The Most Boring State To Drive Through

“Look at how pretty the grass is.”

“You’re the only person who consistently comments on that,” he said.

I thought about it.

That’s because I’m always startled and then momentarily consumed by the nuanced beauty of the prairie. It’s like déjà vu every time I experience this feeling behind the wheel, as I’m blasting through hundreds of miles of country. Picking out tints and threads of tufts and noticing larger smudges of rich color that stretch across the whole field or sky. It matters not whether I’m creeping up over a mountain pass or flying through the plains, but I do have a special, and maybe even somewhat unique affinity for North Dakota, unique in that it’s one usually reserved for natives of the state.

I revel in the reverie the prairie awakes in me because once, it was not known to me. When I was a child, I thought the country brown and tan and dead. Barren, sun-scorched, brittle, dry, and ugly. The enormous wind would knock me about. The wind would burn my cheeks and tangle my hair. My mom concurs; that’s the way she saw it as a kid, too. But something happens over time that turns it to treasure.

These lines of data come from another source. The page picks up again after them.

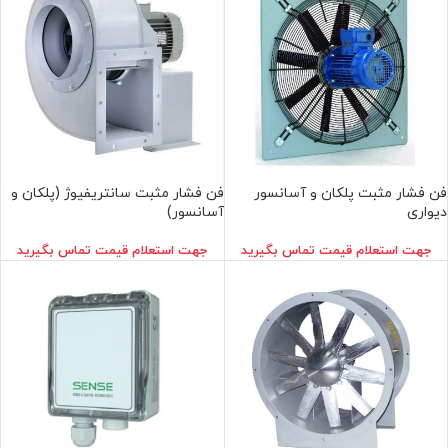
فن فشار مثبت پلكان و آسانسور
فن فشار مثبت سانتریفیوژ (پلکان و
ديواری
آسانسور)
جهت استعلام قيمت تماس بگيريد
جهت استعلام قيمت تماس بگيريد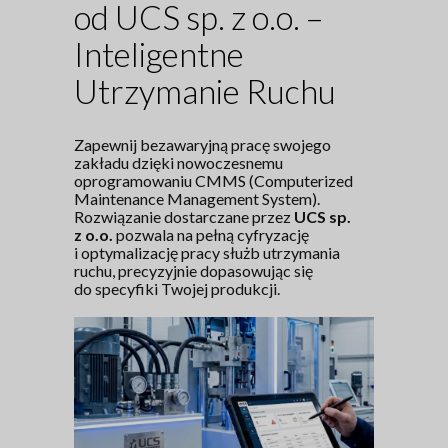
od UCS sp. z o.o. –
Inteligentne
Utrzymanie Ruchu
Zapewnij bezawaryjną pracę swojego
zakładu dzięki nowoczesnemu
oprogramowaniu CMMS (Computerized
Maintenance Management System).
Rozwiązanie dostarczane przez
UCS sp.
z o.o.
pozwala na pełną cyfryzację
i optymalizację pracy służb utrzymania
ruchu, precyzyjnie dopasowując się
do specyfiki Twojej produkcji.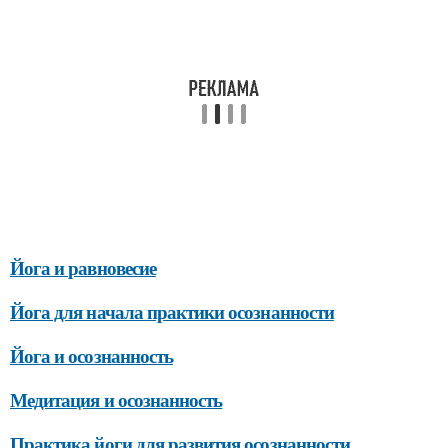
Йога и равновесие
Йога для начала практики осознанности
Йога и осознанность
Медитация и осознанность
Практика йоги для развития осознанности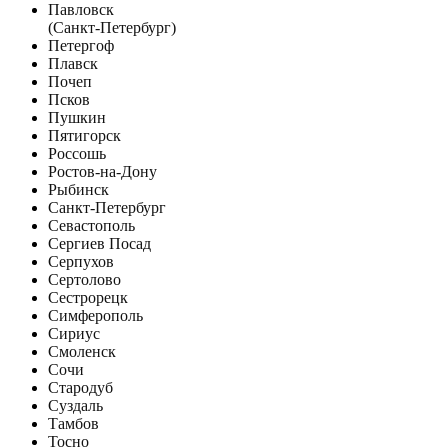
Павловск
(Санкт-Петербург)
Петергоф
Плавск
Почеп
Псков
Пушкин
Пятигорск
Россошь
Ростов-на-Дону
Рыбинск
Санкт-Петербург
Севастополь
Сергиев Посад
Серпухов
Сертолово
Сестрорецк
Симферополь
Сириус
Смоленск
Сочи
Стародуб
Суздаль
Тамбов
Тосно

As I grew older, sunsets serenaded me. The sunset would hold me captive from so far away on the other side of the car window. My friends and I listening to some long ago song in an old car would wind down the road together, letting the golden hour cast warmth over our tender faces, emblazon strands of hair that bobbed along in the atmosphere of adolescent meditation. In the backseat was me: always imagining ways to paint the cathedral windows I saw in the kaleidoscope of bare black tree branches and the surreal sky that lay behind, sometimes catching with a start the whites of my own upturned eyes reflected in the window as I looked out.

Maybe next it was the slow promenade of clouds dragging massive shadows in their wake across the pale fields. Then dissipating and regathering wisps of white on a sky blue day. Then pure, raging electricity that was palpable when a thunderstorm arrived. Or a myriad of colors in a single field, a whole rainbow in tones.

I guess I can’t help commenting on the beauty of this place we get to call home.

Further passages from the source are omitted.